ISSTA2025

Patch the Leak: Strengthening CodeLLMs Against Privacy Extraction Threats

Yongjian Guo, Wanlun Ma, Xi Xiao, Sheng Wen, Peng Di, Xiaogang Zhu

摘要

CodeLLMs tend to memorize their training data and can reconstruct personal information (PI) when given specific prompts. Despite the application of privacy anonymization methods to remove PI in foundational LLMs, the previous experiments using state-of-the-art PI extraction attacks like CODEBREAKER and CodexLeaks on multiple open-source and commercial CodeLLMs demonstrate that such information cannot be fully eliminated. Furthermore, we found that commercial models exhibit significantly lower leakage rates (approximately 20% lower) compared to open-source models, and we hypothesize this is related to the stronger model alignment.

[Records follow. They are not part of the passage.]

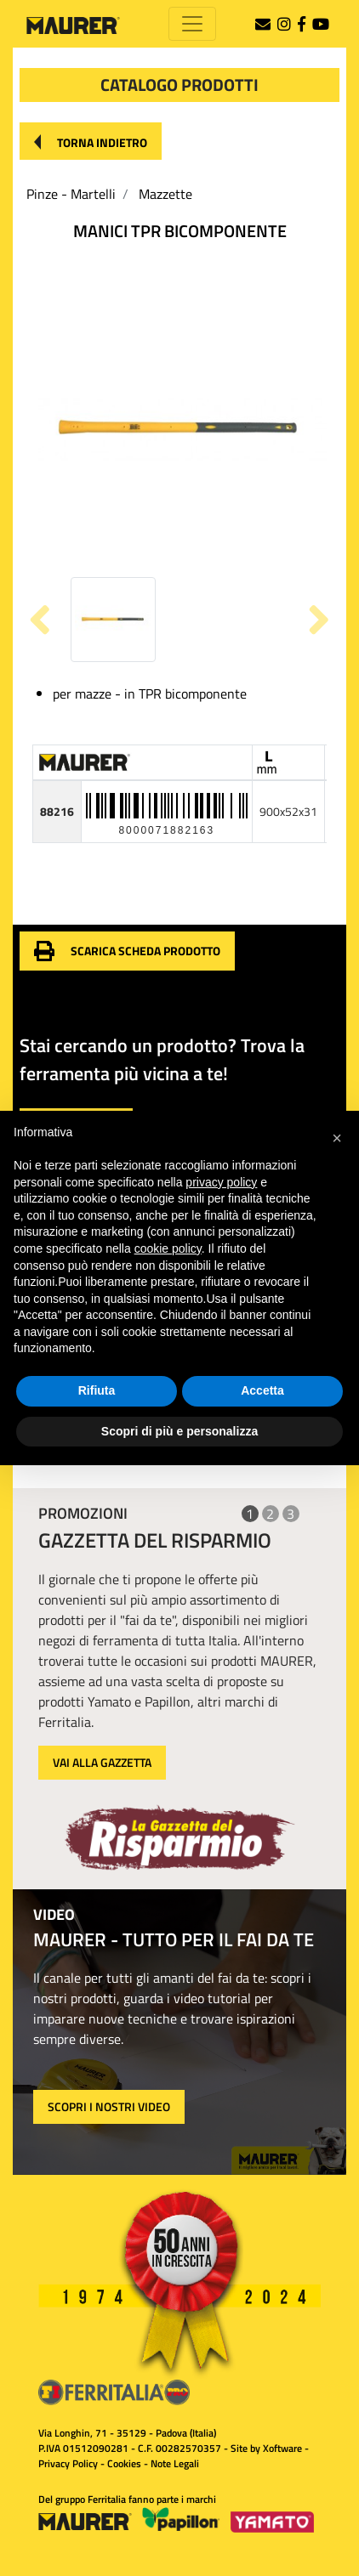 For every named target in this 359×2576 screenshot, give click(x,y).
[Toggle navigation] (192, 24)
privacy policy (221, 1182)
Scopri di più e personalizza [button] (179, 1431)
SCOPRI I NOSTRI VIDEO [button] (109, 2106)
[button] (91, 141)
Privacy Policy (68, 2463)
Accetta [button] (262, 1390)
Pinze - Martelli (71, 194)
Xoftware (282, 2448)
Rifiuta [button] (97, 1390)
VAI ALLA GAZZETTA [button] (102, 1762)
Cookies (124, 2463)
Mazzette (165, 194)
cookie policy (168, 1248)
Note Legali (175, 2463) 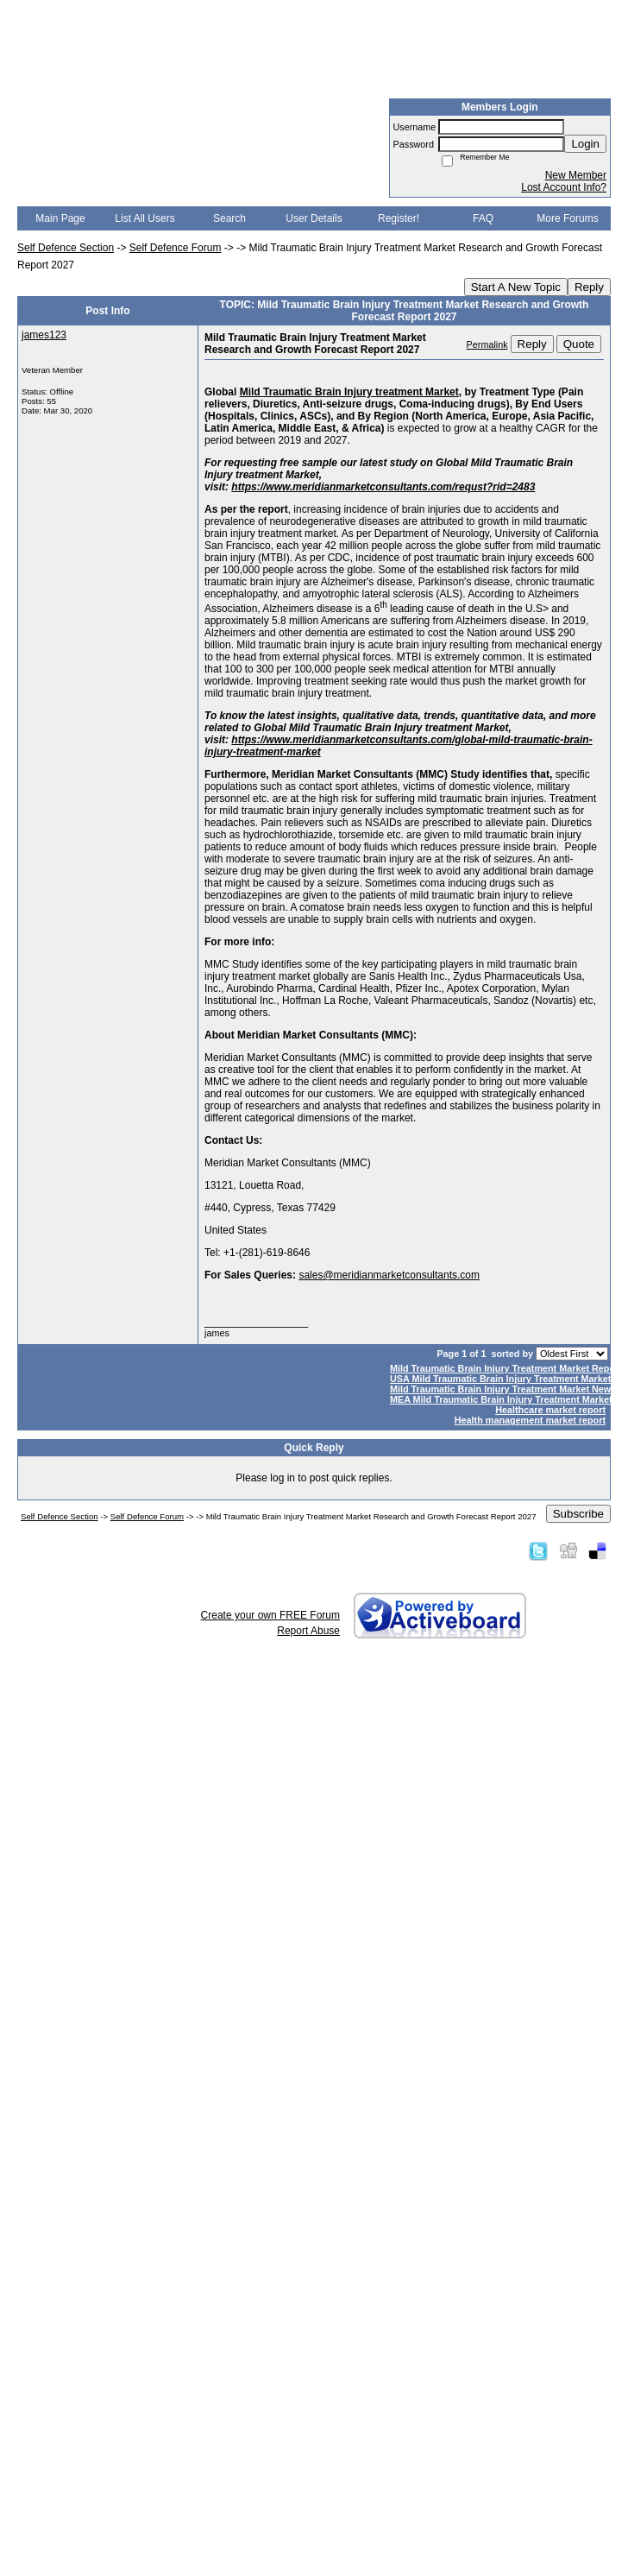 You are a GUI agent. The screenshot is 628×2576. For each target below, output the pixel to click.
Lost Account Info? (563, 187)
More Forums (567, 218)
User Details (314, 218)
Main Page (60, 218)
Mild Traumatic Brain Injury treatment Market (349, 392)
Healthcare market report (550, 1410)
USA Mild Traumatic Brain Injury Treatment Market (500, 1378)
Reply (589, 287)
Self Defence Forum (175, 248)
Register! (398, 218)
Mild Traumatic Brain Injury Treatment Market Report (506, 1368)
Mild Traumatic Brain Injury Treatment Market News (503, 1389)
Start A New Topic (516, 287)
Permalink (487, 344)
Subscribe (578, 1513)
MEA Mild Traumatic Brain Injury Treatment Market (501, 1399)
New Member (575, 175)
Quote (578, 344)
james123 (44, 335)
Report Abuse (308, 1631)
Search (229, 218)
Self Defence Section (65, 248)
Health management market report (530, 1420)
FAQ (483, 218)
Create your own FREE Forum (270, 1615)
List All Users (144, 218)
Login (585, 143)
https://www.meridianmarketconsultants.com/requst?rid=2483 (383, 487)
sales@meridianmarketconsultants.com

Addressing the lack of effective defenses against PI extraction, we treat PI leakage as a form of misalignment and propose PI-ALIGN, a novel framework inspired by adversarial learning. PI-ALIGN pairs CodeLLMs with the CODEBREAKER attack framework as an adversarial dual model and leverages the optimized GRPO (Group Relative Policy Optimization) process to realign the model during fine-tuning. This approach is expected to enhance the model's robustness against PI extraction attacks by adversarially training it against CODEBREAKER. We also outline our experimental evaluation framework to systematically validate PI-ALIGN's effectiveness, aiming to provide insights into countering PI extraction attacks on CodeLLMs.